Modifié le dimanche 09 mars 2008 04:11

Des milliers de morts

Des milliers de morts
Après le décès de ma grand-mère en 1939, la famille connaît bientôt les affres de la guerre. Comme tous les gens du voyage ils sont contraints de se cacher pour échapper à la déportation massive des tziganes de toutes origines. Au même titre que les juifs, même si on en parle moins, les roms, manouches, gitans, tziganes sont rafflés dans toute l'europe et envoyés dans des camps de concentration où on les soumet à des expériences médicales et à des tortures avant de les envoyer mourir en chambre à gaz.
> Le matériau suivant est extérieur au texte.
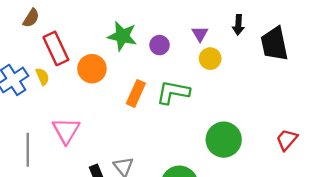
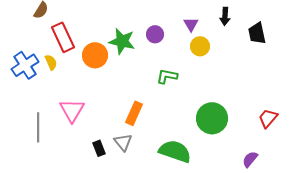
green star: (122, 36) -> (122, 41), moved
black trapezoid: (274, 44) -> (257, 33), size x0.7
green L-shape: (173, 92) -> (167, 76), size x0.7
orange rectangle: (136, 93) -> (134, 113), moved

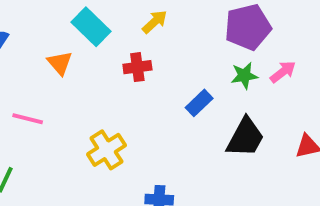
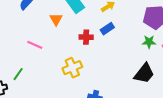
red cross: (137, 67) -> (86, 37), moved
blue rectangle: (199, 103) -> (107, 29), moved

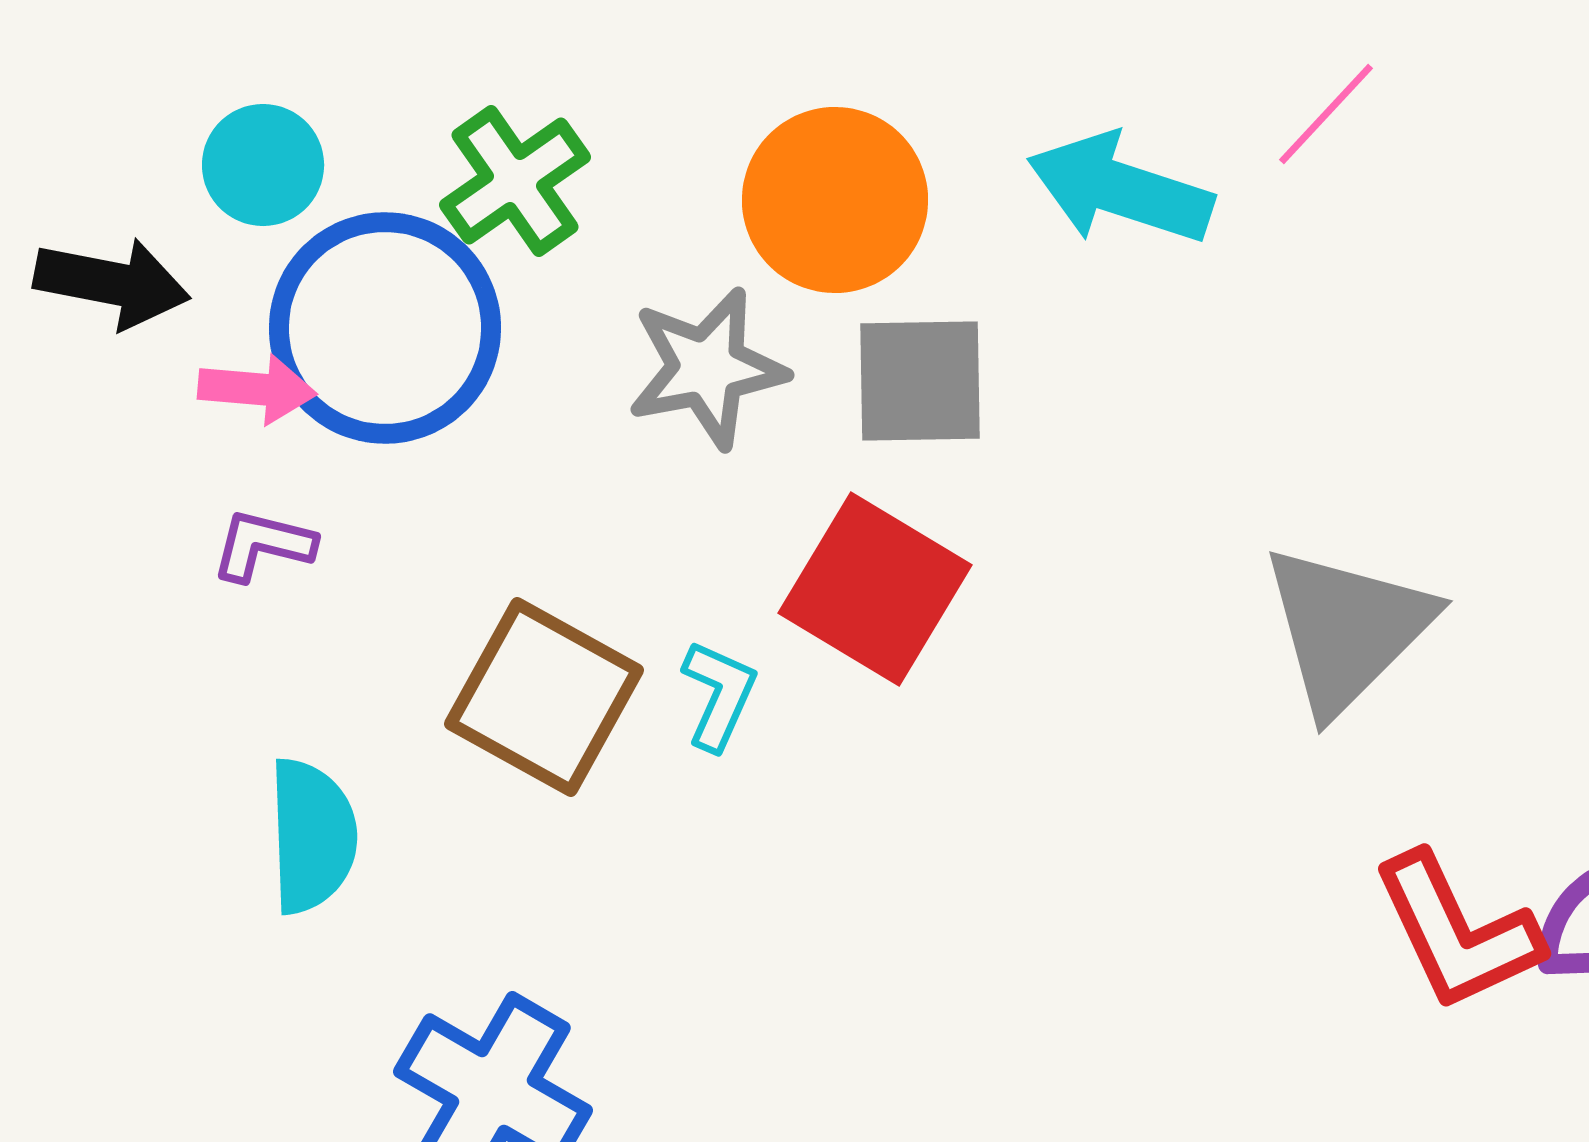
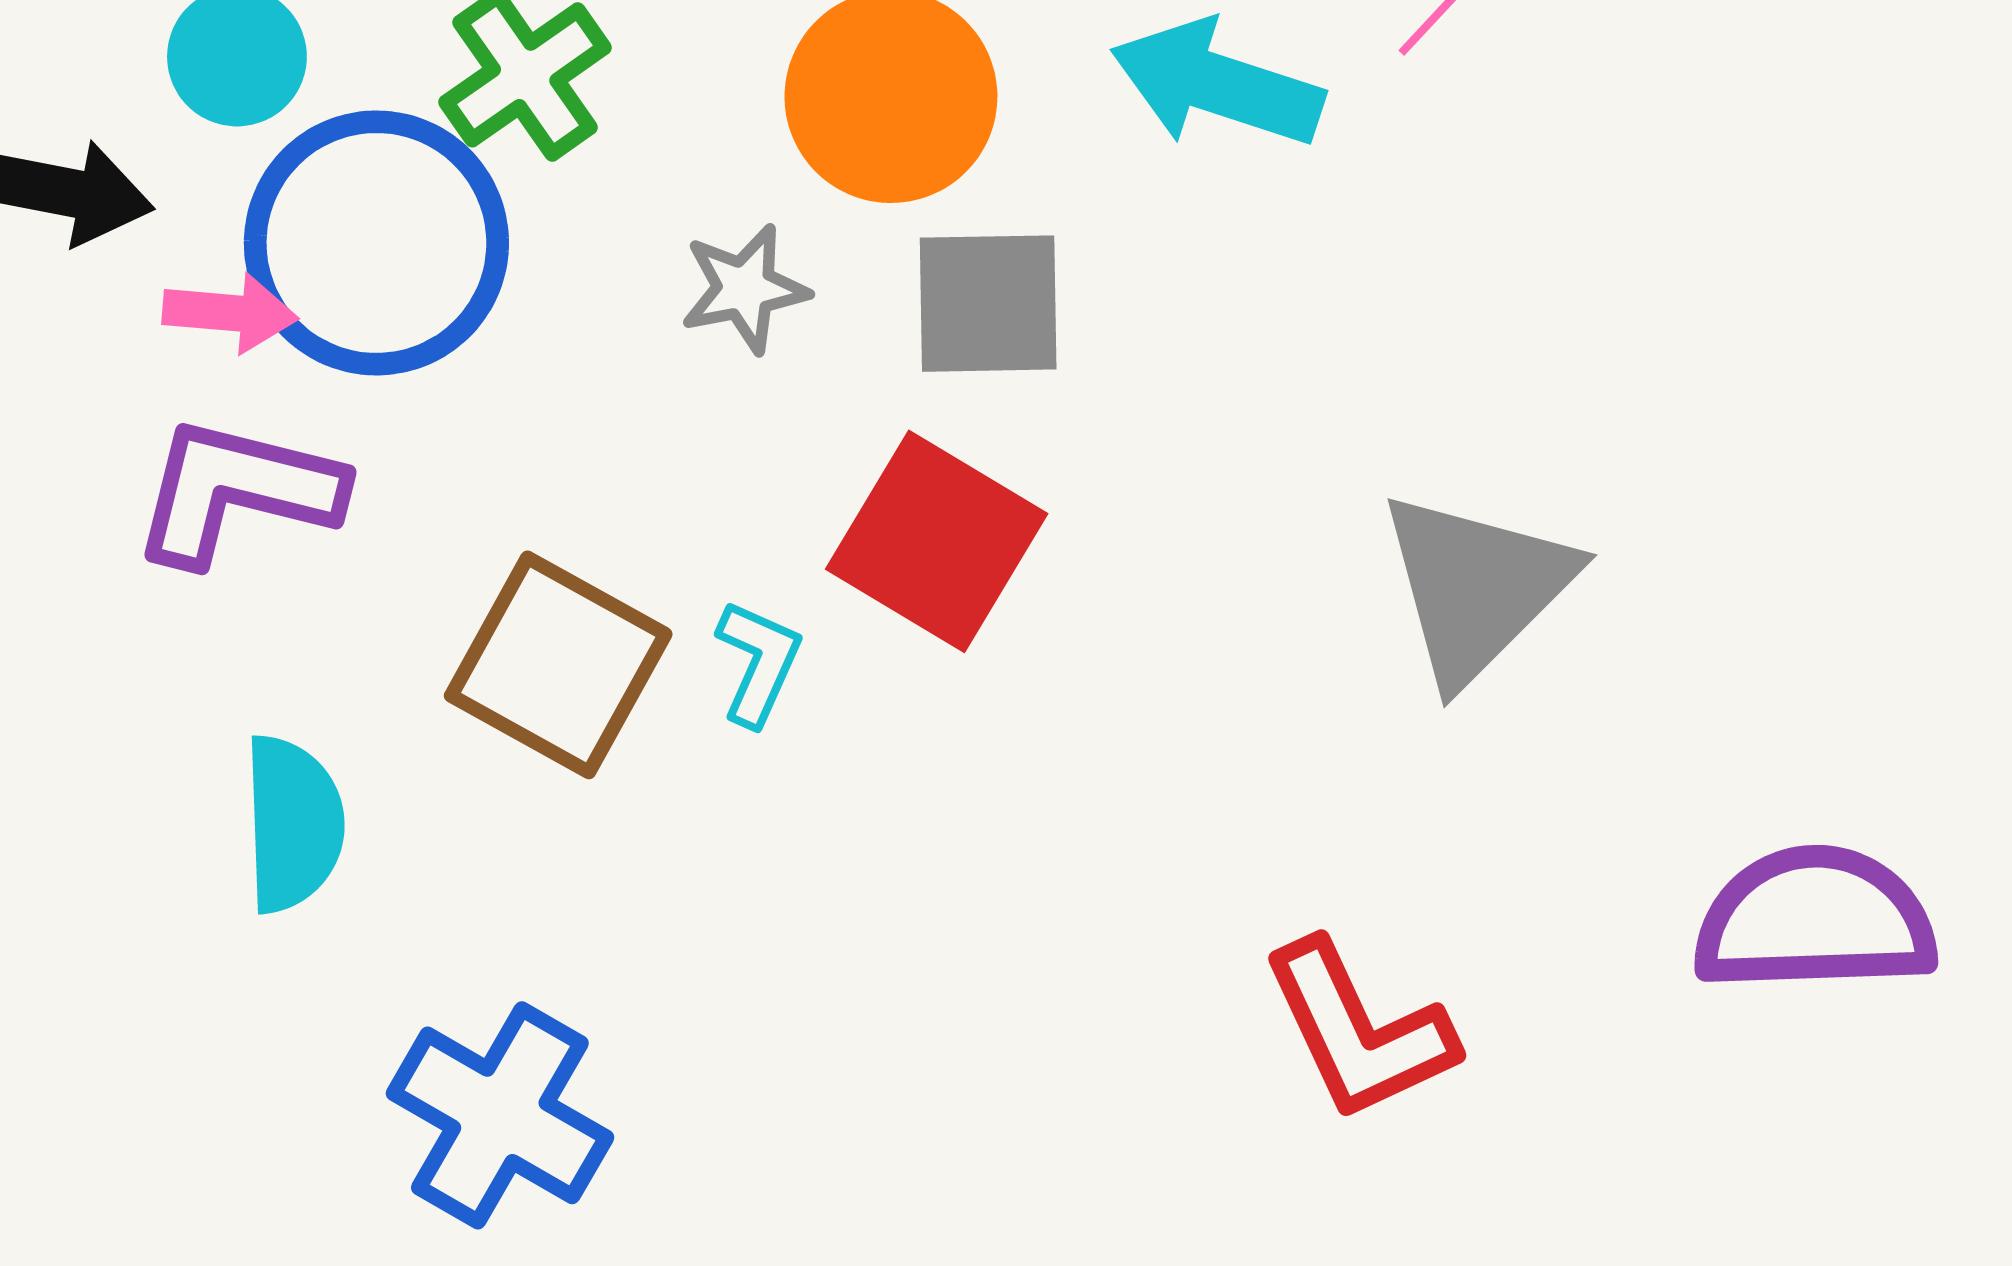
gray star: (707, 368) -> (745, 289), size x0.7
purple L-shape: (263, 545) -> (237, 491), size x1.8
red L-shape: (1457, 932) -> (1359, 1031), moved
Restée seule avec son père, puisqu'elle est la plus jeune, ils remontent en roulotte jusqu'à Courcelles chez un oncle. Ils sont là depuis peu de temps lorsque les Allemands envahissent la Belgique. Ils évacuent alors avec toute la population vers la France. Au retour d'évacuation, quand ils retrouvent leur roulotte, mon grand père plonge dans une profonde dépression : le décès de sa femme, sa famille dispersée, les horreurs vues le long des routes pendant l'évacuation le font craquer, il met le feu à la roulotte qui contient toutes leurs maigres possessions et il est interné pour la durée de la guerre dans un hopital.